On October 29, 2013, the company reported third-quarter earnings of $1.97 per share, which beat the consensus of analysts’ estimates by $0.09. During the past year the company’s stock is up approximately 20.00% but the 3% dividend yield gives investors an extra-boost. Libyan oil ports are set to reopen on an agreement for greater regional oversight. The closed ports accounted for more than half of Libya’s oil exports. Occidental exports a good portion of this oil from Libya.

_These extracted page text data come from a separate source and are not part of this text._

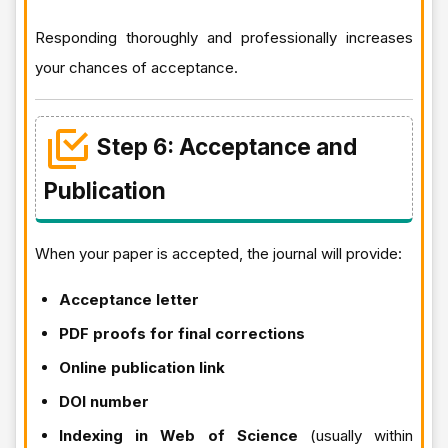
Responding thoroughly and professionally increases
your chances of acceptance.
Step 6: Acceptance and
Publication
When your paper is accepted, the journal will provide:
Acceptance letter
PDF proofs for final corrections
Online publication link
DOI number
Indexing in Web of Science
(usually within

The 52-week range for the stock price is $ 74.82 – $99.42, and it hit a new fresh 52-week high in October. Earnings per share increased 16% quarter over quarter but the three year growth rate of earnings declined 4%. Sales increased 8% quarter over quarter and the 3-year growth rate of sales increased 9%.

Recent insider purchased of the company should give investors’ confidence. Carlos Gutierrez purchased 5,000 shares on December 16, 2013 for a total value of 456,000. During December a total of 7k shares were purchased by insiders.

The technical picture is shows a stock that is coming off recent highs and consolidating the robust gains seen in 2013. Support is seen near the Bollinger band low (2-standard deviations below the 20-day moving average), and the 200-day moving average near 89. Resistance is seen near the Bollinger band high at 98.60. The decline in price was accompanied by a declining accumulation distribution line which means that the selloff was unaccompanied by robust volume. The short term MACD (moving average convergence divergence index) generated a buy signal.